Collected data
****
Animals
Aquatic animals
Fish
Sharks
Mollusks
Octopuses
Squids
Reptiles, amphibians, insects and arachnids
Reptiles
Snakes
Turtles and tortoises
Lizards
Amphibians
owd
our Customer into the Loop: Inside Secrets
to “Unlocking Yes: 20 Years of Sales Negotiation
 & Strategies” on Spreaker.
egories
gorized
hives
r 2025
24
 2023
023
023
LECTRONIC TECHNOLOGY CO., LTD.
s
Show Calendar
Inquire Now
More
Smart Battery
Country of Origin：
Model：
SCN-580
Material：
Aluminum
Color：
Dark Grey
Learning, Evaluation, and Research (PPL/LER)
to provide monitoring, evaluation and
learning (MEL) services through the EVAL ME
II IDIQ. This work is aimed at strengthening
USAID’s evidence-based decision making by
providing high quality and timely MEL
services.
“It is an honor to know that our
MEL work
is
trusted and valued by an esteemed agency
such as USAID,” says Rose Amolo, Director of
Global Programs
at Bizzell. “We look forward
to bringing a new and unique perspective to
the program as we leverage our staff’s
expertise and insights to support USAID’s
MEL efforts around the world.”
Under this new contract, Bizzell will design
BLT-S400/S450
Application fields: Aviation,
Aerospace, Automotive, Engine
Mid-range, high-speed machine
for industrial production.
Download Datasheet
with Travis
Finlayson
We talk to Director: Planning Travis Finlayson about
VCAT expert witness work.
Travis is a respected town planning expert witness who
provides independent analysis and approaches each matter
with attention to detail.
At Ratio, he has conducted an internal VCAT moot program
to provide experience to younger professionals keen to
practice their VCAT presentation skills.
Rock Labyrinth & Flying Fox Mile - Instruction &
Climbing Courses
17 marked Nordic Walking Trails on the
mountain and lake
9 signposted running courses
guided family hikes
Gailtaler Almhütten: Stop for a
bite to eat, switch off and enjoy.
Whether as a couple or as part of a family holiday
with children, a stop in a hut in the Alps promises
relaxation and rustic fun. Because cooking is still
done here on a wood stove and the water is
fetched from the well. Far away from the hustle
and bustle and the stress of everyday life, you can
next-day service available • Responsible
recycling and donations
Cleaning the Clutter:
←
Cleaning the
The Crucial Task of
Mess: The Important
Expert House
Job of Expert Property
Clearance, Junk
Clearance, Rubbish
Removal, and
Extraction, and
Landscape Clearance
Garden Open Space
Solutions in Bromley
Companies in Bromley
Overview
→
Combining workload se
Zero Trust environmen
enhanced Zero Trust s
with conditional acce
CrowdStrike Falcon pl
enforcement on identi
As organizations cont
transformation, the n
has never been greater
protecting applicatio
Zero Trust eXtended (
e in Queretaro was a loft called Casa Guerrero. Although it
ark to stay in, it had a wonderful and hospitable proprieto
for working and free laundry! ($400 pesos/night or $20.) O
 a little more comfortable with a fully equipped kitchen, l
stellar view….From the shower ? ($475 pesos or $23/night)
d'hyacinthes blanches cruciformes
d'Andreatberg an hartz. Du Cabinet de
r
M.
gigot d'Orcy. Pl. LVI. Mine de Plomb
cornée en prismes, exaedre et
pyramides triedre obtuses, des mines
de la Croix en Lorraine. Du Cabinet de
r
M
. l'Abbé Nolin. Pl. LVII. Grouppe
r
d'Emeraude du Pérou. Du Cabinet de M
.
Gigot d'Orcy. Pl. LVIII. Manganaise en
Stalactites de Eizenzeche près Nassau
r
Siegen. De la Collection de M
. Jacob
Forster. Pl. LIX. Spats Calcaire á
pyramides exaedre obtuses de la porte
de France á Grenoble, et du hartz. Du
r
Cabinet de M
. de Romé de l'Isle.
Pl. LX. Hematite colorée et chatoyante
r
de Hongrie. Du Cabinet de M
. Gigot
****
▶ [Brief] Each line in the data that holds the string "Bromley" should be found and copied.

▶ [Answer area]
Solutions in Bromley
Companies in Bromley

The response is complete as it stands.